§ **Exercise details**: Scan the records for the string "lessons"; copy each line where it occurs.

§ **Data excerpts**:
-------

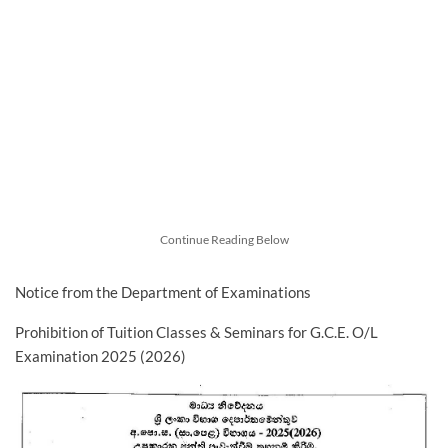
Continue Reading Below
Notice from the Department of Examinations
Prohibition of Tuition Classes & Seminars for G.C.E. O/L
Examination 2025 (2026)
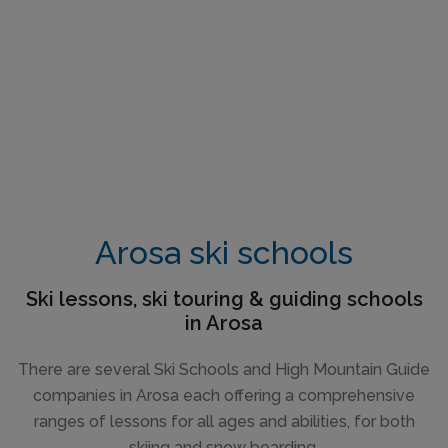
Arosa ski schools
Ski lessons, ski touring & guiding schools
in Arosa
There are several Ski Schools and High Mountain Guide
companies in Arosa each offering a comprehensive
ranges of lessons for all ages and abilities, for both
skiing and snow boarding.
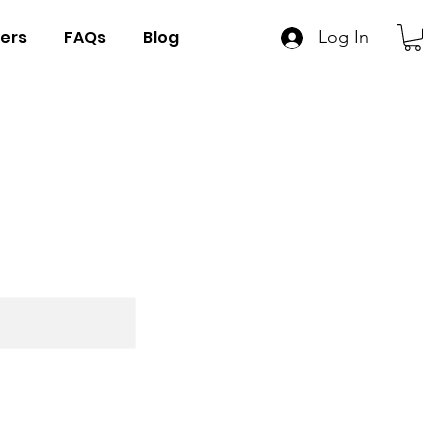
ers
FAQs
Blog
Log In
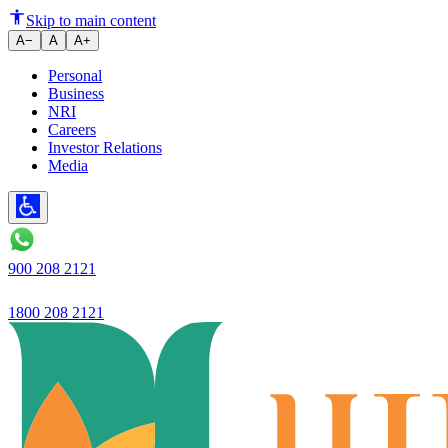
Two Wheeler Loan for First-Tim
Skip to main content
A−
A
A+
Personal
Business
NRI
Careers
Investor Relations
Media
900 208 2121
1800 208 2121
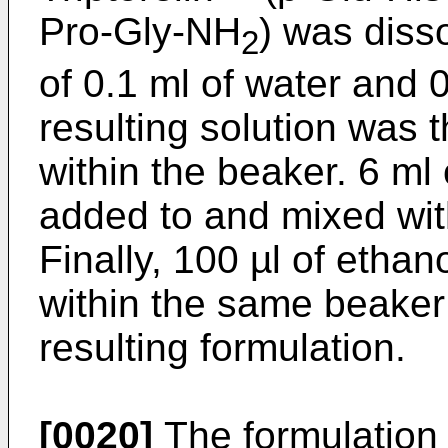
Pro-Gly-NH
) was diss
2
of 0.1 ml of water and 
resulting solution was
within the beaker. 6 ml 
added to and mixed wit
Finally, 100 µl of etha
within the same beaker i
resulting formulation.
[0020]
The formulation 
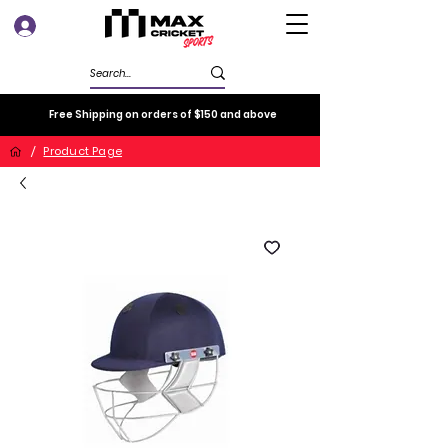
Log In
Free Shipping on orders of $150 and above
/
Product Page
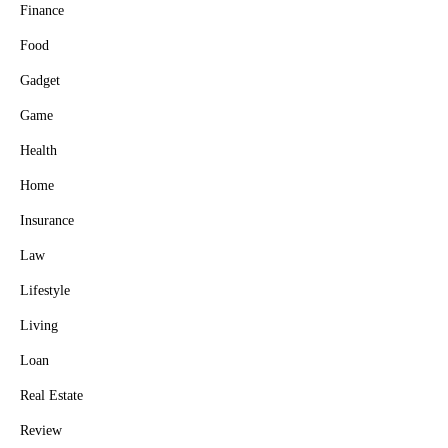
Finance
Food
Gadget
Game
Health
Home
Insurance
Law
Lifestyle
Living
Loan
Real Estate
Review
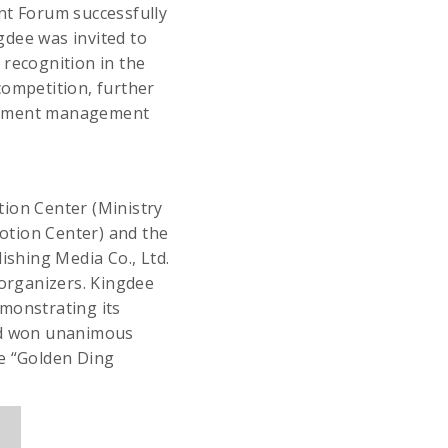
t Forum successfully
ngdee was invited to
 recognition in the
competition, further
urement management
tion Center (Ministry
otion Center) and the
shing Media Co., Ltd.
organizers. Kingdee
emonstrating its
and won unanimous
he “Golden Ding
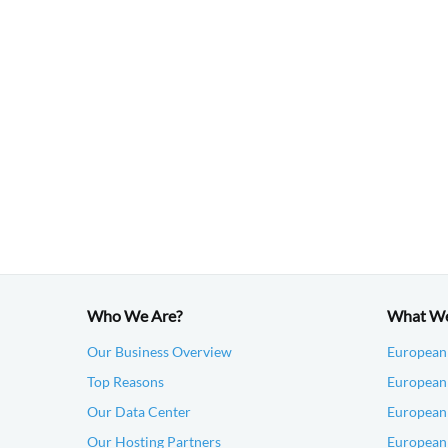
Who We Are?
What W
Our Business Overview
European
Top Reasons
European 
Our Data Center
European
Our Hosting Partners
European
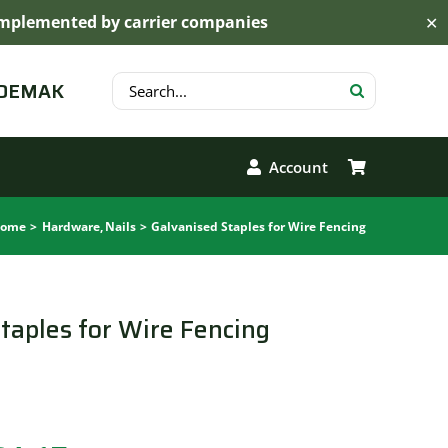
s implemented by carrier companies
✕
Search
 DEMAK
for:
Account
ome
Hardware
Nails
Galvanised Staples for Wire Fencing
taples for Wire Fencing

-------

§ **Answer to the problem**:
Ski lessons, ski touring & guiding schools
ranges of lessons for all ages and abilities, for both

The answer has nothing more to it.